● The problem
When you find the line with "Sư Muội Dùng" among the records below, reproduce it and each line after it exactly, ending with the line with "Cách Vách Thèm Đến Phát Khóc".

● Exercise inputs

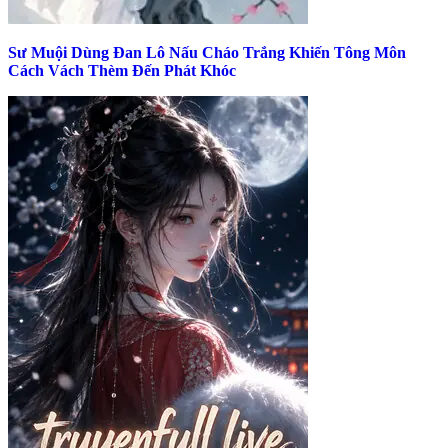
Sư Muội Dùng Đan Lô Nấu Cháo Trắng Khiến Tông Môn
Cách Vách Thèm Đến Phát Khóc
--
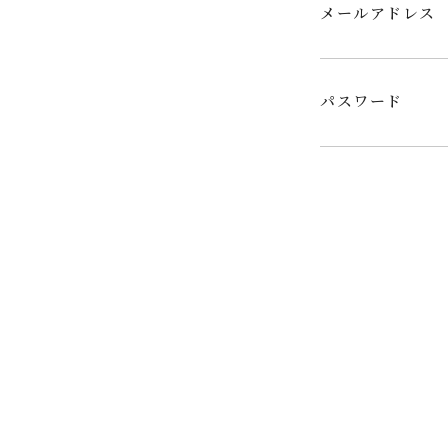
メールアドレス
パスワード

● Task response
Sư Muội Dùng Đan Lô Nấu Cháo Trắng Khiến Tông Môn
Cách Vách Thèm Đến Phát Khóc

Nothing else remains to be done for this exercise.